(Stored data entries)
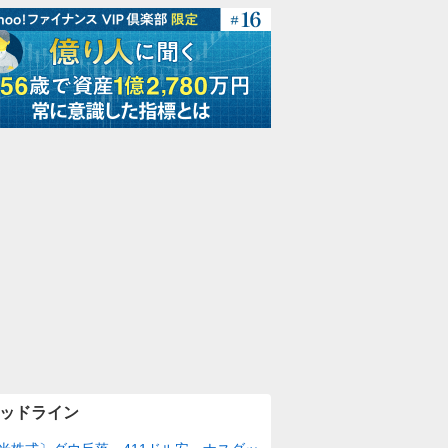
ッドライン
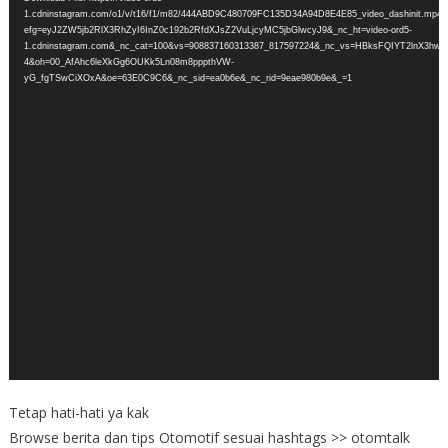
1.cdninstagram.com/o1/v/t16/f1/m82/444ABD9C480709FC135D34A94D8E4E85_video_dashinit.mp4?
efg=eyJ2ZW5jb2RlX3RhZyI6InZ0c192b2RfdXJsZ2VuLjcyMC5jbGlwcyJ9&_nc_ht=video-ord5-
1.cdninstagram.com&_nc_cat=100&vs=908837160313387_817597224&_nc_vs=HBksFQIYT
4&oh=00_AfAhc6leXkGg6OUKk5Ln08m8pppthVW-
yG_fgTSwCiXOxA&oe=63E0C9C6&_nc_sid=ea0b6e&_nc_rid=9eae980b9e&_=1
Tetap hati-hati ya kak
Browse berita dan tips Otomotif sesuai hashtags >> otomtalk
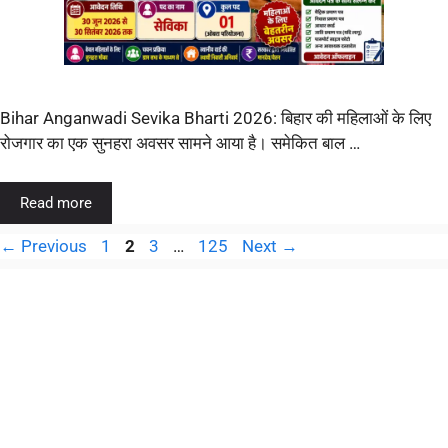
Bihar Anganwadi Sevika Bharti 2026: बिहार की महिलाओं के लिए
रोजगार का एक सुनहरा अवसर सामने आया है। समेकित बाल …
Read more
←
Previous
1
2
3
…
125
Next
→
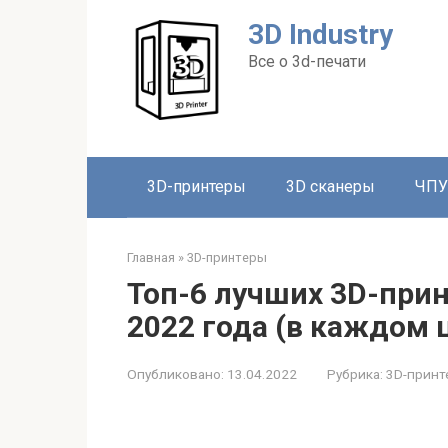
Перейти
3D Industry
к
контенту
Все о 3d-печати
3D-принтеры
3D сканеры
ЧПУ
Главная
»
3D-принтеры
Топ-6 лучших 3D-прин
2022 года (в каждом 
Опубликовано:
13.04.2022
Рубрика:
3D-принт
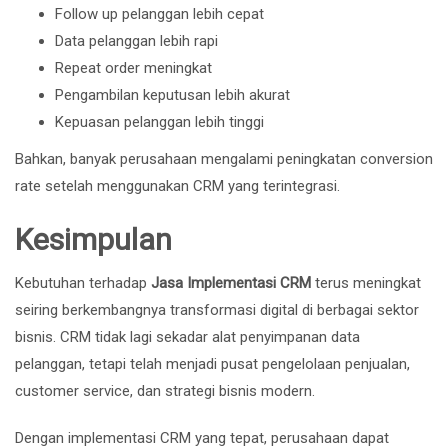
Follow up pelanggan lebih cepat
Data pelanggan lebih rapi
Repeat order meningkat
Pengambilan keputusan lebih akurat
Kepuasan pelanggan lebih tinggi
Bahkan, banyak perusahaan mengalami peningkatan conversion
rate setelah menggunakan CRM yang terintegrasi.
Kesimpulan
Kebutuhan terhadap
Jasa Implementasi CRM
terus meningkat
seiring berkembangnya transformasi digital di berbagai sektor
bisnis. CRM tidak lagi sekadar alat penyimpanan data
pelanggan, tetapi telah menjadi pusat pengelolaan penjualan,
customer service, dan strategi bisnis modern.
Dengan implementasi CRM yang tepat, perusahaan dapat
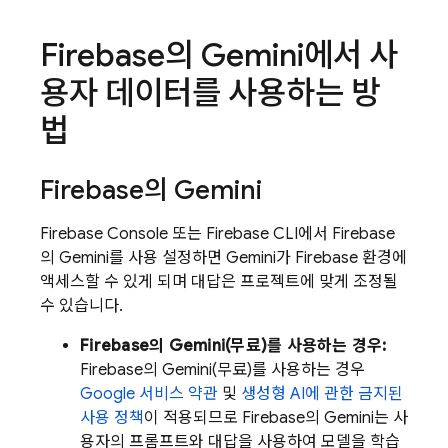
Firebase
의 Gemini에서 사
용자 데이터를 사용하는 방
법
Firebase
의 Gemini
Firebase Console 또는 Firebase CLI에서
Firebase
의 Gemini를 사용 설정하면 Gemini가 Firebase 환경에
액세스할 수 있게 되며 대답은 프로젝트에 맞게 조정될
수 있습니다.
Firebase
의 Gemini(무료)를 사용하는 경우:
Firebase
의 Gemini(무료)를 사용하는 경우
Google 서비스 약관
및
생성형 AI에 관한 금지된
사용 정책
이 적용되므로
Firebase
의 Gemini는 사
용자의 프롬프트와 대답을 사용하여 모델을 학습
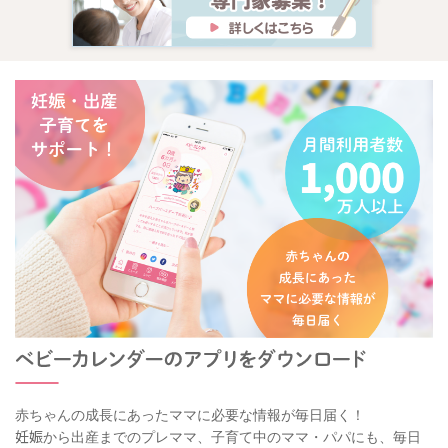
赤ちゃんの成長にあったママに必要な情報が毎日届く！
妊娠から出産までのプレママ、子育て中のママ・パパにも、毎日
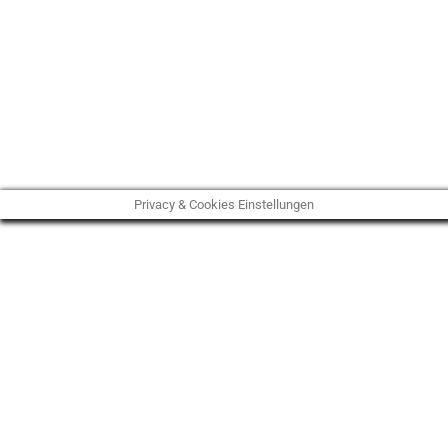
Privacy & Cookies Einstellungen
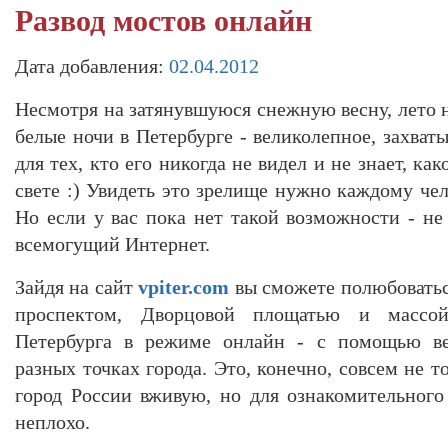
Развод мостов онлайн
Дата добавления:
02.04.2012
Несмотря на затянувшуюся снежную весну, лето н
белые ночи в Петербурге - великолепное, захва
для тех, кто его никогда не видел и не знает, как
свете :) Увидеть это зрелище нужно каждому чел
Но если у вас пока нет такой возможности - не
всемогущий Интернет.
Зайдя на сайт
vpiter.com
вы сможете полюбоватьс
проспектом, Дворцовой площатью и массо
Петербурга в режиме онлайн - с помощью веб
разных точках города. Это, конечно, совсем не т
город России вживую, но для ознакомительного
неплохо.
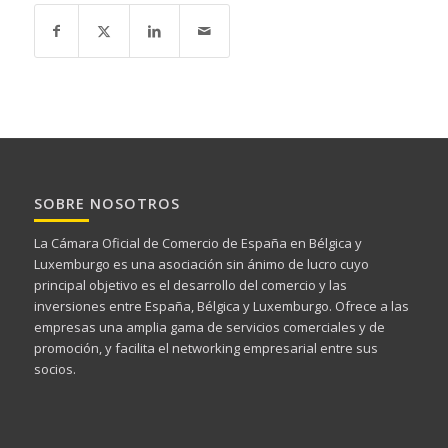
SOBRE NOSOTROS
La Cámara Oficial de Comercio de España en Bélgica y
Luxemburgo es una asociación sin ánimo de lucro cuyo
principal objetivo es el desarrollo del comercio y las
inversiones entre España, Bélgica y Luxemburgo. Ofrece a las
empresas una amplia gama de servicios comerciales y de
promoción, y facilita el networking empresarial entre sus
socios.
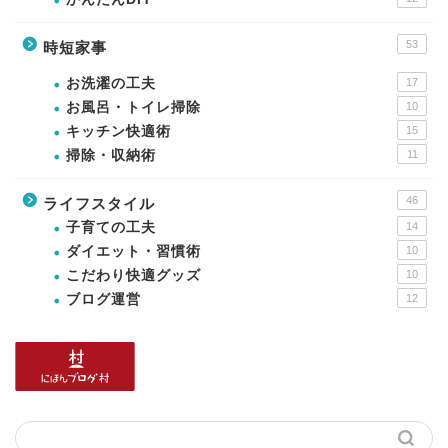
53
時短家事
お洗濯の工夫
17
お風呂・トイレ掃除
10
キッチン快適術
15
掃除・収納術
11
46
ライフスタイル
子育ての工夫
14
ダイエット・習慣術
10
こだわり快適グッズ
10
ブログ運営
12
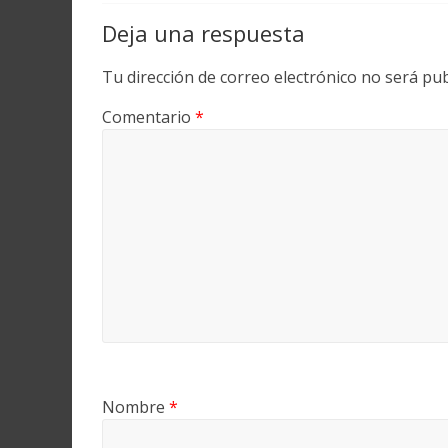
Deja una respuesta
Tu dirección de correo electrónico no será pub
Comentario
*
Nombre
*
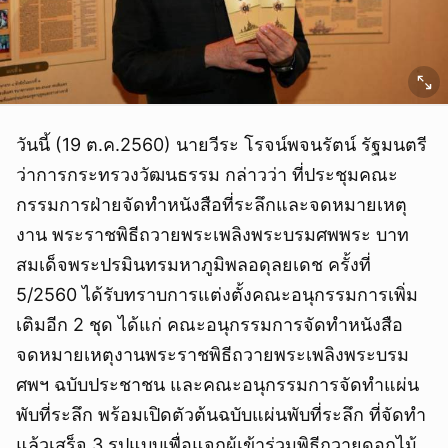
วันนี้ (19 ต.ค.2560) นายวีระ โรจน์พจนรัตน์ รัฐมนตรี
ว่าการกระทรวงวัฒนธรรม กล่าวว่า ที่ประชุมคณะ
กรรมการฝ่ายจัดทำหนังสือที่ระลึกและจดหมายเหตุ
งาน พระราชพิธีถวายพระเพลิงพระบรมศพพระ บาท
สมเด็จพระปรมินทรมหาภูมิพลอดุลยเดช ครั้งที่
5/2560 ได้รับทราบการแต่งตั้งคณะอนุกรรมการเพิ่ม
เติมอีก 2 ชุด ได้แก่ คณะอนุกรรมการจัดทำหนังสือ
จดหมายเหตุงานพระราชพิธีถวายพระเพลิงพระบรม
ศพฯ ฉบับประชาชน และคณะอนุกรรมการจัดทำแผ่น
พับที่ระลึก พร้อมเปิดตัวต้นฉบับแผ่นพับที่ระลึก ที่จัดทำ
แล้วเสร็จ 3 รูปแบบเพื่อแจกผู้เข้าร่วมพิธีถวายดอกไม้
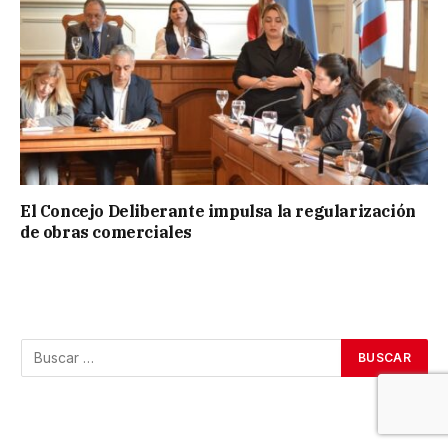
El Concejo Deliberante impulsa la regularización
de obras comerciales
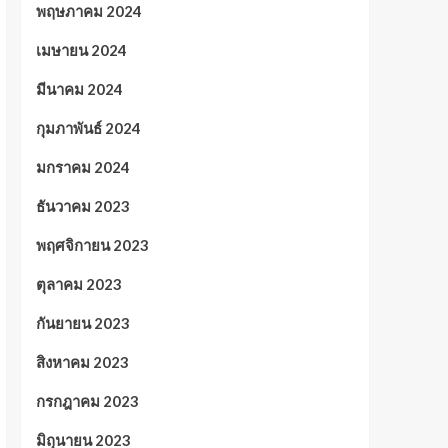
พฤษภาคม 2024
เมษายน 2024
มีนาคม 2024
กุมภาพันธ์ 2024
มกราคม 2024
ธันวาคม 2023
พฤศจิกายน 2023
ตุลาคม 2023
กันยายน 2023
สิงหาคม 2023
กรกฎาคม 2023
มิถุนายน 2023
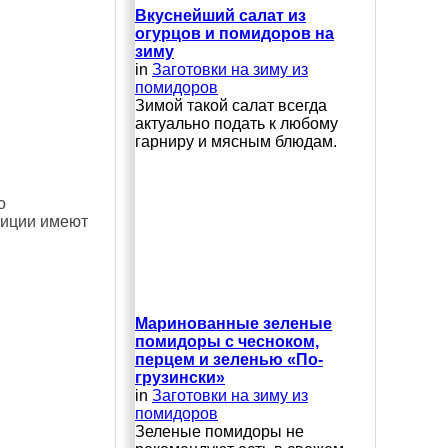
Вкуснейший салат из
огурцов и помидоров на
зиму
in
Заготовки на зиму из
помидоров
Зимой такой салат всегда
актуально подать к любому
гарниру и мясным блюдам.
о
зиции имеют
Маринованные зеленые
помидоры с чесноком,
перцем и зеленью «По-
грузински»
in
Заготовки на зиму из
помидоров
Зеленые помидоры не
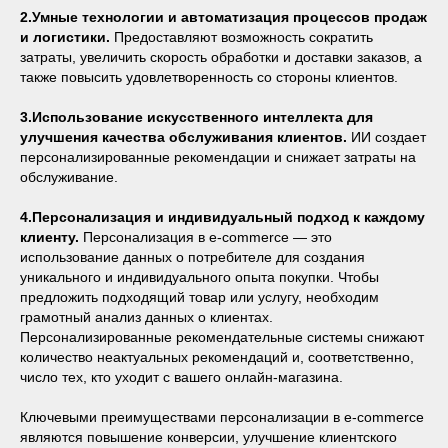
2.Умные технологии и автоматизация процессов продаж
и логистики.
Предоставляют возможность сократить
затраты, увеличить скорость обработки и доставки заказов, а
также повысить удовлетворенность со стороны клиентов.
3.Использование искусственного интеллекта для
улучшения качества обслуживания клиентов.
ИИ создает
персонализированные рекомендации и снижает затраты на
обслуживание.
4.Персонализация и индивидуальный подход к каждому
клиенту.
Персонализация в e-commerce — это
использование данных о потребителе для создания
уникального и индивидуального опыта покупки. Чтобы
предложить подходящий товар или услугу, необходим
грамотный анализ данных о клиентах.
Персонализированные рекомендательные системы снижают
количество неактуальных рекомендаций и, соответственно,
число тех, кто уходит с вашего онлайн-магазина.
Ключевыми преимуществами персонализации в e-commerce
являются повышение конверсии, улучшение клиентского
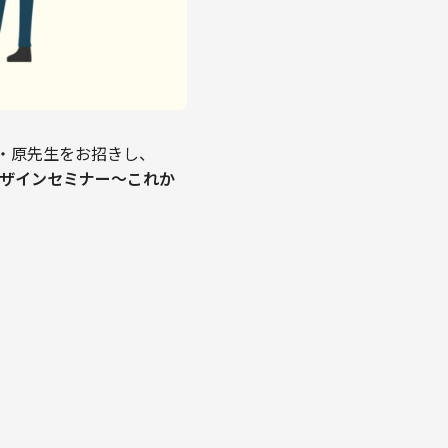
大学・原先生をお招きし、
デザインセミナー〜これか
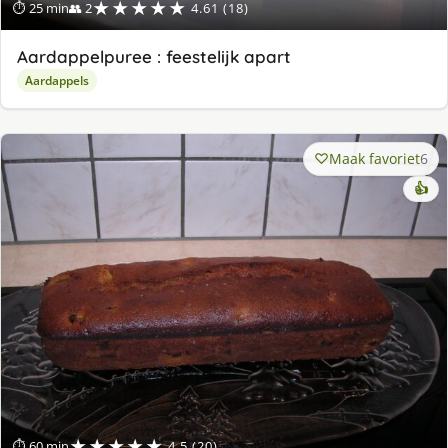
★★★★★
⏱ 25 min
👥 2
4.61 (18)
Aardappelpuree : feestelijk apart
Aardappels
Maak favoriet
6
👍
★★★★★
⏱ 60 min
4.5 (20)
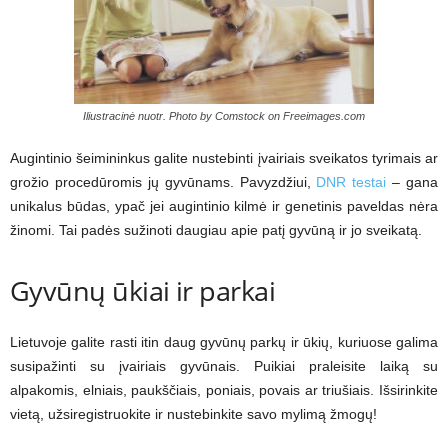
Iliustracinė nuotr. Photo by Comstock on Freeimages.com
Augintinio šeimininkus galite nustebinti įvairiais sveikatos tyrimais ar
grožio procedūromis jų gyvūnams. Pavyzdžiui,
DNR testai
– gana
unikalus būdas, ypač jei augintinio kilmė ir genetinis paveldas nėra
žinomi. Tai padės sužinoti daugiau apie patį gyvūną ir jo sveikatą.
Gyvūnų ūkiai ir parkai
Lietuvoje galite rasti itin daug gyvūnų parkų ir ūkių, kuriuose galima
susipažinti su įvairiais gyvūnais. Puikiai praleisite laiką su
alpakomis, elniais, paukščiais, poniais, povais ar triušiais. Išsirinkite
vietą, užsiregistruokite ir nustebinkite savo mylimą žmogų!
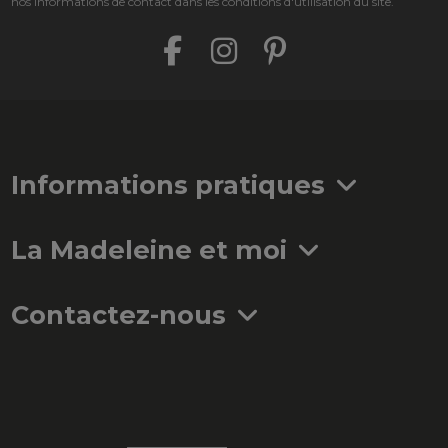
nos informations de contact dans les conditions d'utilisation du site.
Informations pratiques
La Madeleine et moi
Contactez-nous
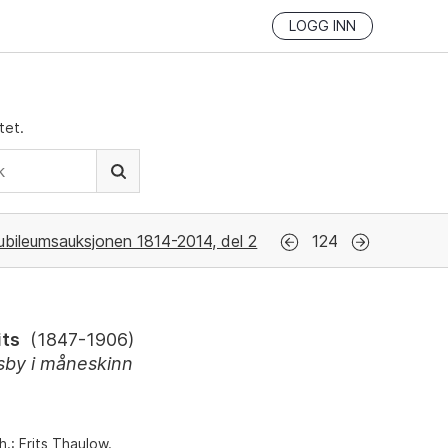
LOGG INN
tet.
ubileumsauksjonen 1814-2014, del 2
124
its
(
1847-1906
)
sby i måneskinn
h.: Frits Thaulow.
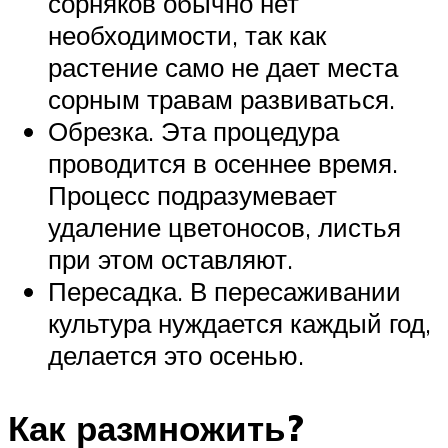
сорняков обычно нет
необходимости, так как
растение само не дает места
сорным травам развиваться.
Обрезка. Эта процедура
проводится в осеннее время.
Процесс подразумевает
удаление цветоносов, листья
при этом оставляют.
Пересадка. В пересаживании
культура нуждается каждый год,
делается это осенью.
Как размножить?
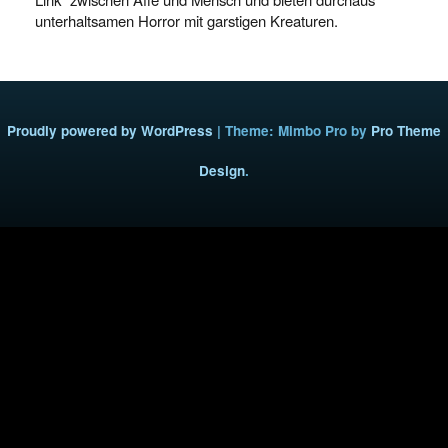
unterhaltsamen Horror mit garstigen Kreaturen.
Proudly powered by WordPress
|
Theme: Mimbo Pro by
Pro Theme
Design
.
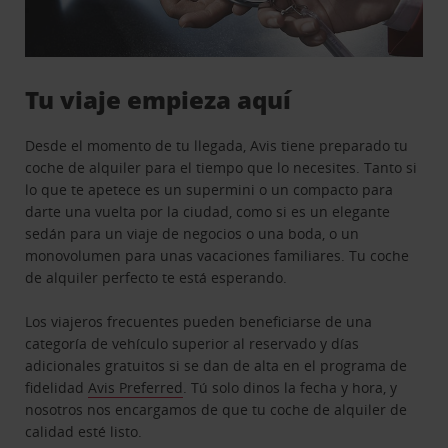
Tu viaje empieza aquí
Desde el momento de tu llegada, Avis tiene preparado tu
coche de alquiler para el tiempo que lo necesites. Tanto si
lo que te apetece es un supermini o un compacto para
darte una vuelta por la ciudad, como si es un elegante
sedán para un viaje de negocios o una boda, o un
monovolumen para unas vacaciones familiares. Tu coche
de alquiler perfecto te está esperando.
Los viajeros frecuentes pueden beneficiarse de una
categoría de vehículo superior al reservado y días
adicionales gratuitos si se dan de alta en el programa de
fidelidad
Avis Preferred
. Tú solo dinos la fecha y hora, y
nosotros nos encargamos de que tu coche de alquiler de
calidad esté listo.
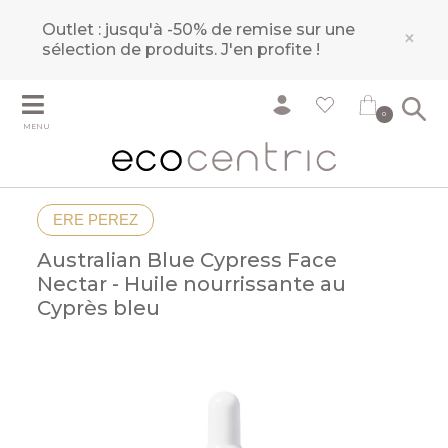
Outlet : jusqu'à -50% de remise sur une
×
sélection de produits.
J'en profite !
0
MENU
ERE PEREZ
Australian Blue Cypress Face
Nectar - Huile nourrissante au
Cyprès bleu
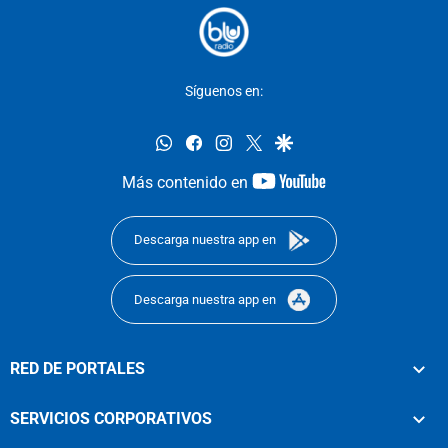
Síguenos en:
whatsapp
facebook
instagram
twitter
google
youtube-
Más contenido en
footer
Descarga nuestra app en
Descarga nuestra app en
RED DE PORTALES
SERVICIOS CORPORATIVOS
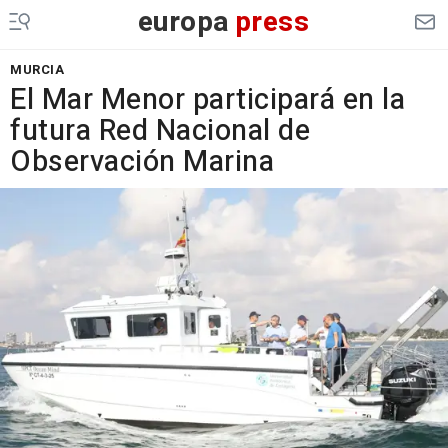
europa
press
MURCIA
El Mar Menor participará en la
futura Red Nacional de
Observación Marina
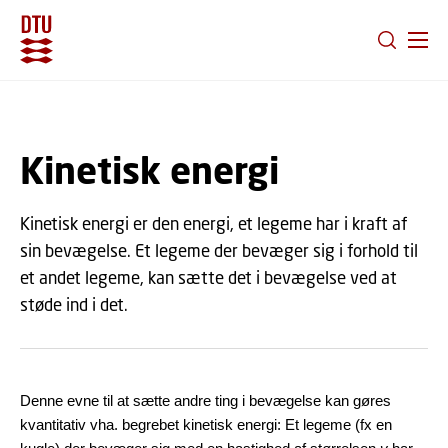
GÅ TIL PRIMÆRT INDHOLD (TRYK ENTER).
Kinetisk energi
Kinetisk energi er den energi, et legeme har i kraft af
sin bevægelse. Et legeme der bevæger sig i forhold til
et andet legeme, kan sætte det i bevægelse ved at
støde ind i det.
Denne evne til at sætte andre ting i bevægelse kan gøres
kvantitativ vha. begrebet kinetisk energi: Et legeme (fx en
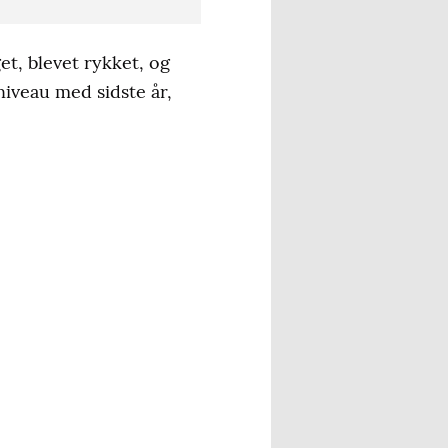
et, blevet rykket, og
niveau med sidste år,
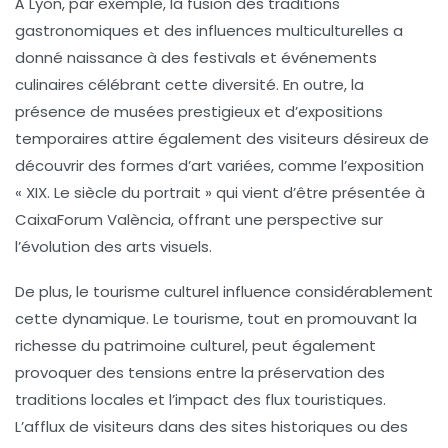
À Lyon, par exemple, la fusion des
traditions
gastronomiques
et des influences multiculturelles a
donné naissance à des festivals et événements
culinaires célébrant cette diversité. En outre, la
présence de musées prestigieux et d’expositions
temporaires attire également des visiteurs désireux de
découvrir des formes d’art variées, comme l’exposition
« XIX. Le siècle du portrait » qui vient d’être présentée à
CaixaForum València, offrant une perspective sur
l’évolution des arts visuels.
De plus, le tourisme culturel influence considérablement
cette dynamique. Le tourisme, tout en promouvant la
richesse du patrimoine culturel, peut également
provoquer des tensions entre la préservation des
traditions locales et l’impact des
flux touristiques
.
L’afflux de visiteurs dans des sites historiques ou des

Problem to solve: Make a tally of the lines in this data that include the string "затраты", and answer with that tally alone.

Result below: 2